# Still a few giant stripes left in Cumberland



## striperwiper (Apr 22, 2004)

Got this pig yesterday slowly jiggin a Flitter 4 off 15 ft mud bottom creek channel. Measured 39" and my scale went slightly over 30 but I never lifted completely off the ground for fear of dropping it. Released to provide the next lake record hopefully. Love those flitters! Don't let muddy water scare you....as my friend said...they gotta eat. Not sure I am posting these pic's right but will give it a shot.

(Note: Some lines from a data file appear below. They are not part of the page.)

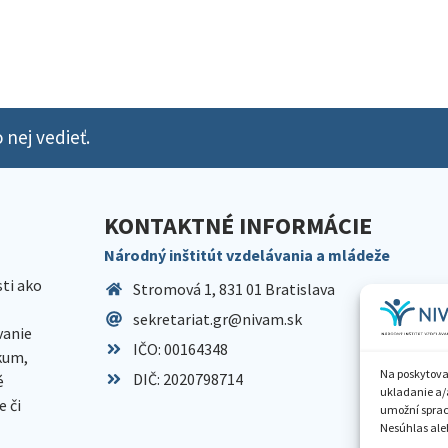
 nej vedieť.
KONTAKTNÉ INFORMÁCIE
Národný inštitút vzdelávania a mládeže
sti ako
Stromová 1, 831 01 Bratislava
sekretariat.gr@nivam.sk
anie
IČO: 00164348
skum,
Na poskytova
DIČ: 2020798714
é
ukladanie a/
 či
umožní spraco
Nesúhlas aleb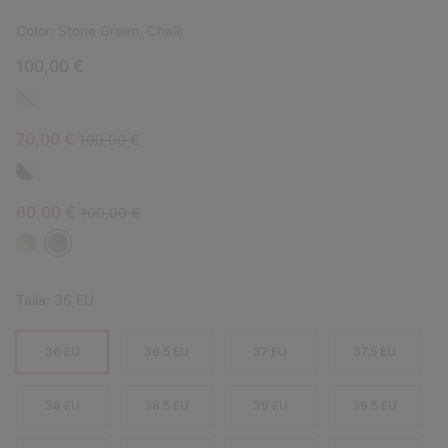
Color:
Stone Green, Chalk
100,00 €
Sale price:
Regular price:
70,00 €
100,00 €
Sale price:
Regular price:
60,00 €
100,00 €
Talla:
36 EU
36 EU
36.5 EU
37 EU
37.5 EU
38 EU
38.5 EU
39 EU
39.5 EU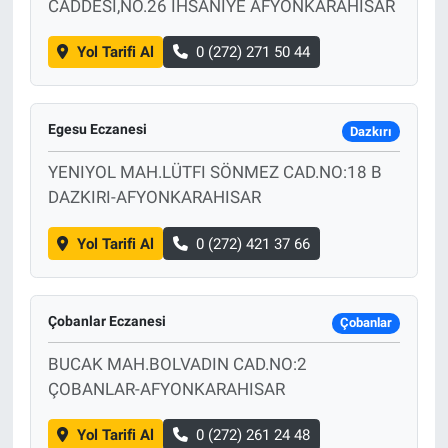
CADDESI,NO.26 İHSANİYE AFYONKARAHİSAR
Yol Tarifi Al
0 (272) 271 50 44
Egesu Eczanesi
Dazkırı
YENIYOL MAH.LÜTFI SÖNMEZ CAD.NO:18 B
DAZKIRI-AFYONKARAHISAR
Yol Tarifi Al
0 (272) 421 37 66
Çobanlar Eczanesi
Çobanlar
BUCAK MAH.BOLVADIN CAD.NO:2
ÇOBANLAR-AFYONKARAHISAR
Yol Tarifi Al
0 (272) 261 24 48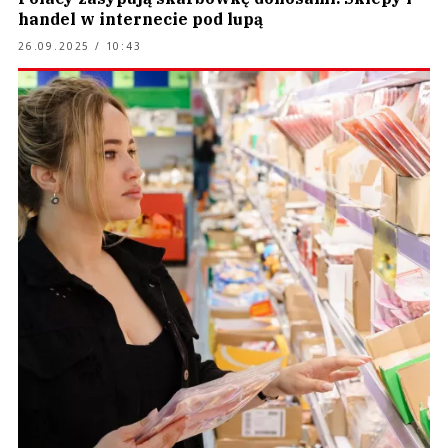
handel w internecie pod lupą
26.09.2025 / 10:43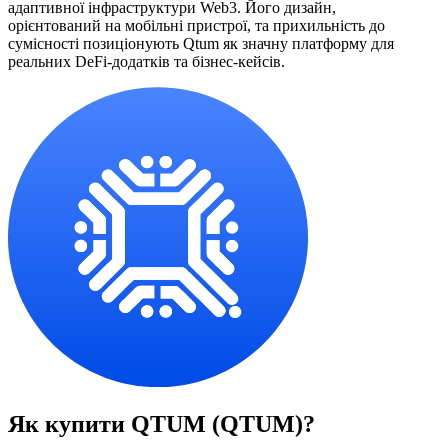
адаптивної інфраструктури Web3. Його дизайн,
орієнтований на мобільні пристрої, та прихильність до
сумісності позиціонують Qtum як значну платформу для
реальних DeFi-додатків та бізнес-кейсів.
Як купити
QTUM (QTUM)
?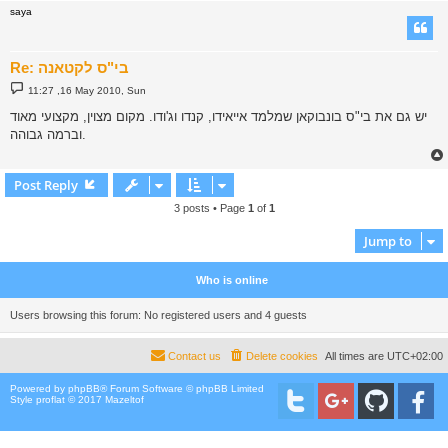
saya
Re: בי"ס לקטאנה
P
11:27 ,16 May 2010, Sun
o
s
יש גם את בי"ס בונבוקאן שמלמד אייאידו, קנדו וג'ודו. מקום מצוין, מקצועי מאוד
t
וברמה גבוהה.
Post Reply
3 posts • Page
1
of
1
Jump to
Who is online
Users browsing this forum: No registered users and 4 guests
Contact us
Delete cookies
All times are
UTC+02:00
Powered by
phpBB
® Forum Software © phpBB Limited
Style proflat © 2017
Mazeltof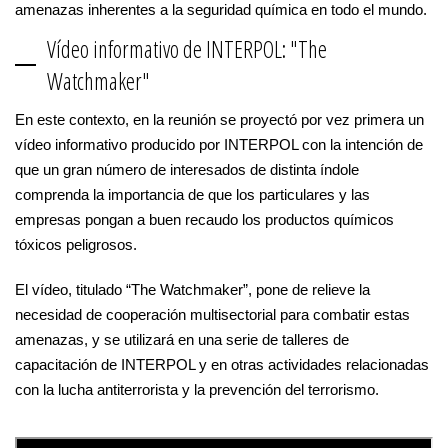
amenazas inherentes a la seguridad química en todo el mundo.
Vídeo informativo de INTERPOL: "The
Watchmaker"
En este contexto, en la reunión se proyectó por vez primera un
vídeo informativo producido por INTERPOL con la intención de
que un gran número de interesados de distinta índole
comprenda la importancia de que los particulares y las
empresas pongan a buen recaudo los productos químicos
tóxicos peligrosos.
El vídeo, titulado “The Watchmaker”, pone de relieve la
necesidad de cooperación multisectorial para combatir estas
amenazas, y se utilizará en una serie de talleres de
capacitación de INTERPOL y en otras actividades relacionadas
con la lucha antiterrorista y la prevención del terrorismo.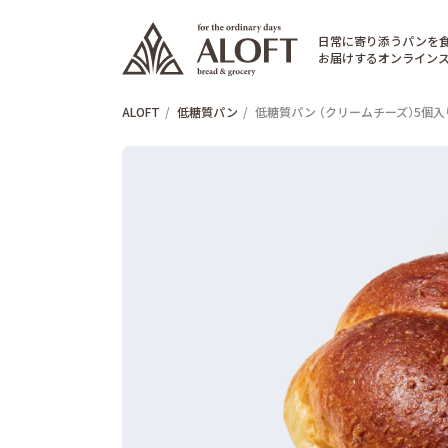
日常に寄り添うパンを
お届けするオンライン
ALOFT
低糖質パン
低糖質パン （クリームチーズ）5個入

http://i1253.photobucket.com/albums/...sd3f6b00b.jpeg

http://i1253.photobucket.com/albums/...psa0c2724e.jpg

http://i1253.photobucket.com/albums/...s965e31e1.jpeg


----------



## Daveo76 (Apr 14, 2004)

Way to go Larry!! Great fish!!!


----------



## Bazzin05 (Feb 2, 2011)

I can't see the pics... Are these hybrid or plain stripes?


----------



## striperwiper (Apr 22, 2004)

Maybe this will work








[/URL][/IMG]








[/URL][/IMG]

Released to fight again








[/URL][/IMG]


----------



## tuffy42 (Jan 21, 2014)

Nice stripers


----------



## Bazzin05 (Feb 2, 2011)

Nice fish!


----------



## erik (Jun 15, 2010)

bet that was heck of a fight congrats


----------



## Streamhawk (Apr 25, 2008)

Very nice. Now that the dam construction is done the lake should be going back up to normal levels hopefully. Very nice day of fishing. I have seen some of those pigs below the dam when trout fishing. You would be fighting a rainbow, and one of these pigs would come flying up and take a swipe at your rainbow. Amazing!! Can't wait to get down there and do some fishing.


----------